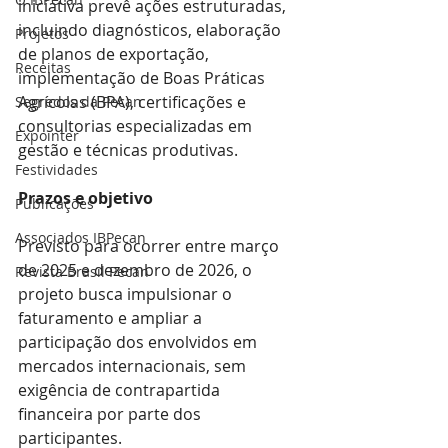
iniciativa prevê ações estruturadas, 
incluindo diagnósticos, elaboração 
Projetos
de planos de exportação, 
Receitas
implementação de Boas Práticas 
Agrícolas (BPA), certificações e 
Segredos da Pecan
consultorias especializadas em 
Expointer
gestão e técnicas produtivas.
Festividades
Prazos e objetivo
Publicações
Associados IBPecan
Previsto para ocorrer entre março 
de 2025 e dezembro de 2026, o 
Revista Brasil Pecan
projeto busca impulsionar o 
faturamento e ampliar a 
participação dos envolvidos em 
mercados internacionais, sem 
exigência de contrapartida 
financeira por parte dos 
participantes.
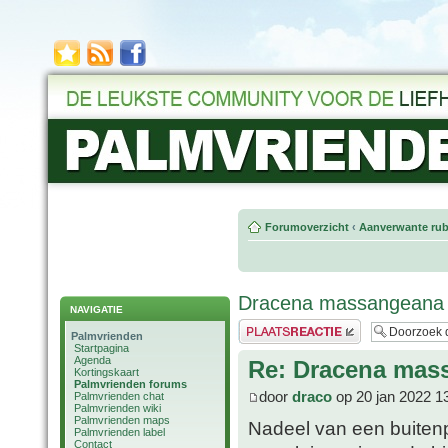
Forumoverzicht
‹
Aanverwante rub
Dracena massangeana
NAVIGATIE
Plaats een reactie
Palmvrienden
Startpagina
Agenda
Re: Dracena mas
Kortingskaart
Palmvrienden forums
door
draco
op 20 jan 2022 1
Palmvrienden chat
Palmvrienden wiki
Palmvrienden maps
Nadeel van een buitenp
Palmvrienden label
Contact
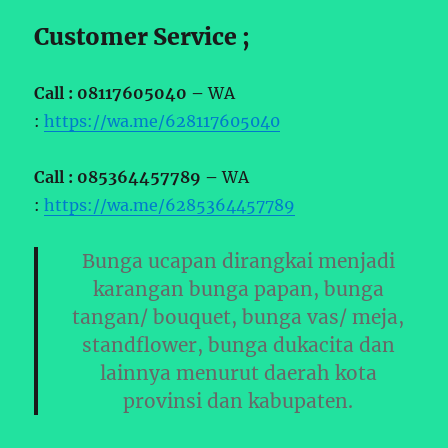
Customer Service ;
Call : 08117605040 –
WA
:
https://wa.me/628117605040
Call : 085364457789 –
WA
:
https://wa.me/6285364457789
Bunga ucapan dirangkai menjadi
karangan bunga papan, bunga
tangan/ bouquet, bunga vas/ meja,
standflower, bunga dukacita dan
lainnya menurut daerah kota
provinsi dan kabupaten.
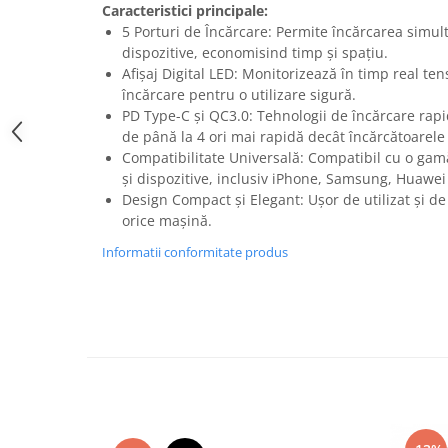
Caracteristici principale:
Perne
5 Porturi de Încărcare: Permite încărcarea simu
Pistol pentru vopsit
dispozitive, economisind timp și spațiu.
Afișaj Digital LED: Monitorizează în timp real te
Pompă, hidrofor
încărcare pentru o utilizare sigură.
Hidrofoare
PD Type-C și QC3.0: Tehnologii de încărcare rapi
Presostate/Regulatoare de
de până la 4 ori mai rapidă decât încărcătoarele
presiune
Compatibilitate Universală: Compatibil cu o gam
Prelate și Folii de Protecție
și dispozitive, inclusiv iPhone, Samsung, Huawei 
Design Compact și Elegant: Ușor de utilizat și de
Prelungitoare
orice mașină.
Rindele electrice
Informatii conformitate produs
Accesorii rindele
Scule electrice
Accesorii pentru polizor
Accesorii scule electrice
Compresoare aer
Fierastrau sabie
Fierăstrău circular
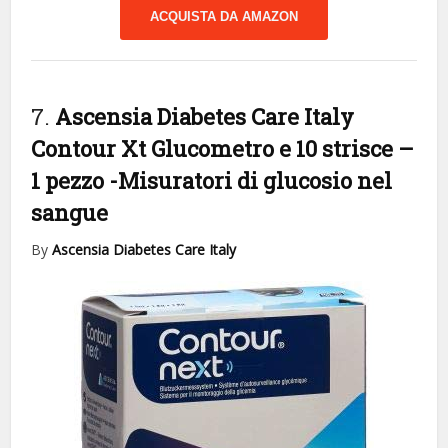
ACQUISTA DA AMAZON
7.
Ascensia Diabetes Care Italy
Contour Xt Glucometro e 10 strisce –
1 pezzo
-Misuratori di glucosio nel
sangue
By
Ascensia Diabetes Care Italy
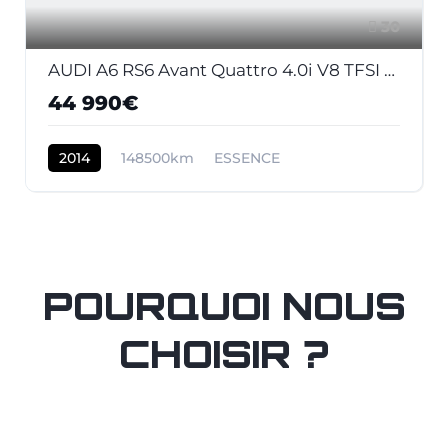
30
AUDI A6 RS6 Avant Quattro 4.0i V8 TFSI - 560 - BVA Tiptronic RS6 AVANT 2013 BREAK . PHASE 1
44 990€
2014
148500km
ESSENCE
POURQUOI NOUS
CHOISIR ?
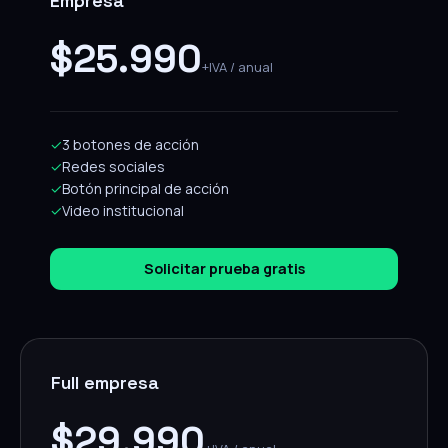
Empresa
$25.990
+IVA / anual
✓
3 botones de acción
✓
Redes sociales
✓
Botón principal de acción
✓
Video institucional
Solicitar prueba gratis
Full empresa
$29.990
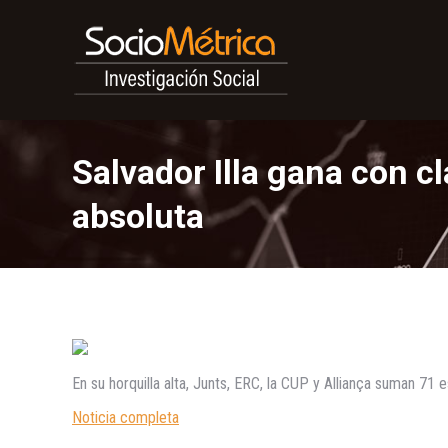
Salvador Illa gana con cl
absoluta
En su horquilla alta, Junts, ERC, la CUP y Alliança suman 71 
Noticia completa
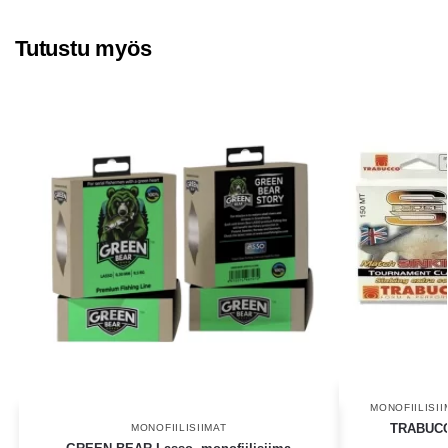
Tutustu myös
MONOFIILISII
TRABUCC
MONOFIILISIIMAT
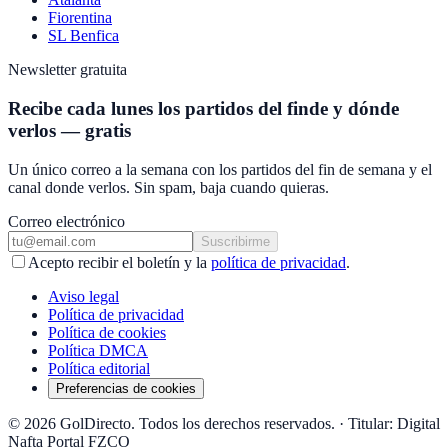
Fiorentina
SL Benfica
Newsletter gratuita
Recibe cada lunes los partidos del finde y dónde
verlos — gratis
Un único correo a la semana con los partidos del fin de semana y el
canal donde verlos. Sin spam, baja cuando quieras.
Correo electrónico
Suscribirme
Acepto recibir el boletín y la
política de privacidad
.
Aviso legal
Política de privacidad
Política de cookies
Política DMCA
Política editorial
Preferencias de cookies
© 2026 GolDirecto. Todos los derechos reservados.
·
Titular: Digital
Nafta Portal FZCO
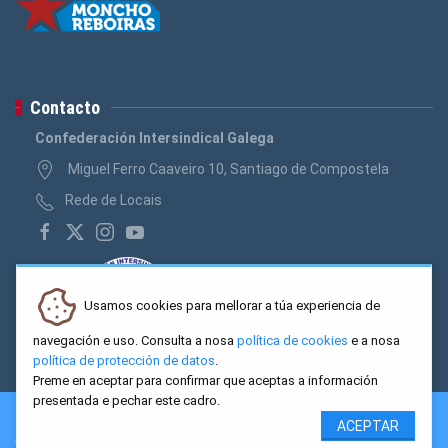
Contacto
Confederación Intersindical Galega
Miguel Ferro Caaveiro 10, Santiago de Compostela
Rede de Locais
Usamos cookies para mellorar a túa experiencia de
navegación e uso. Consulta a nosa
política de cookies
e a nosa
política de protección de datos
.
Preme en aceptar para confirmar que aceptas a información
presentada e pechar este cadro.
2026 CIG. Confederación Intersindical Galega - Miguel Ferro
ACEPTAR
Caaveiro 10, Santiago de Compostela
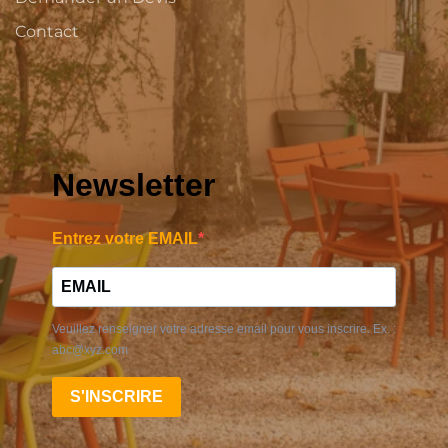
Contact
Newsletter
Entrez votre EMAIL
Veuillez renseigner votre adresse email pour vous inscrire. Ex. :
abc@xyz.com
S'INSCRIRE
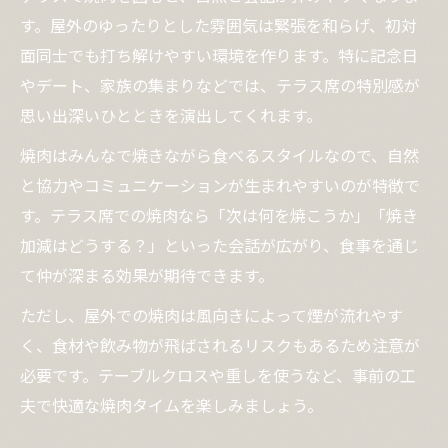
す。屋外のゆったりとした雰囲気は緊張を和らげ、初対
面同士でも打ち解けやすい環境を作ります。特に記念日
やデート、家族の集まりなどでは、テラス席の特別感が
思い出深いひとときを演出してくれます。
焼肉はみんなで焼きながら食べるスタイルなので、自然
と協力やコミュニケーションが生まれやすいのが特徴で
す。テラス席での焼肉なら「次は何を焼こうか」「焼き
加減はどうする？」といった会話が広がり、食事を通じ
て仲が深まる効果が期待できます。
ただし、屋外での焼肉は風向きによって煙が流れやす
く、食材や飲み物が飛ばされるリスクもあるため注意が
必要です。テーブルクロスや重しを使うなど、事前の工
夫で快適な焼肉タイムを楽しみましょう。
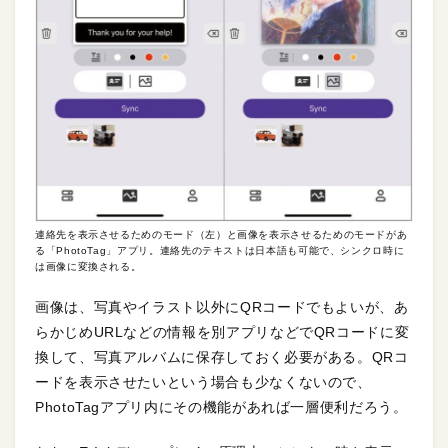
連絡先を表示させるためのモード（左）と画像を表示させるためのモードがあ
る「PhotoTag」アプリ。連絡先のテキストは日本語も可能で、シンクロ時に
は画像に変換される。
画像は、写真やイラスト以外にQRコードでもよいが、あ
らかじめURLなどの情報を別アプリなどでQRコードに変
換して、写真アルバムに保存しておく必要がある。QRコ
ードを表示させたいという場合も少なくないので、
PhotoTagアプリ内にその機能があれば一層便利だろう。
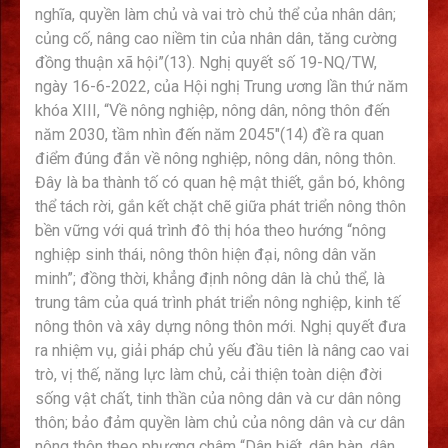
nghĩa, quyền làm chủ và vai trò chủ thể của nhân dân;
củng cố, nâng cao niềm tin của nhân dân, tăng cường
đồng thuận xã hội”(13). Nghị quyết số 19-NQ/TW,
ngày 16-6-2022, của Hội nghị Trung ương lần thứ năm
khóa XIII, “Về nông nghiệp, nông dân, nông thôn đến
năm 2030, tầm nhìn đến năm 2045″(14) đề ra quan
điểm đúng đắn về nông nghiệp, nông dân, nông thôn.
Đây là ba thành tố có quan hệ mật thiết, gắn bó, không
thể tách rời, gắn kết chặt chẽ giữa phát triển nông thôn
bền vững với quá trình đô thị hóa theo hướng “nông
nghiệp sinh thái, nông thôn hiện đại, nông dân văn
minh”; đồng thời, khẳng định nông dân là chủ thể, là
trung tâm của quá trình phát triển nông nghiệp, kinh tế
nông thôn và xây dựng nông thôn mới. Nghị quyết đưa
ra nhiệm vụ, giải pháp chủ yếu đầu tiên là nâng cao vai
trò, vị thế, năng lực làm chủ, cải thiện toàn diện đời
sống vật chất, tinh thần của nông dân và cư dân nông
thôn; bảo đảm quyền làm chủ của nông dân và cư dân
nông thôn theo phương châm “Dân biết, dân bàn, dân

Instructions to follow: From the data, list each line in which the string "quyền" appears.

Your solution:
nghĩa, quyền làm chủ và vai trò chủ thể của nhân dân;
thôn; bảo đảm quyền làm chủ của nông dân và cư dân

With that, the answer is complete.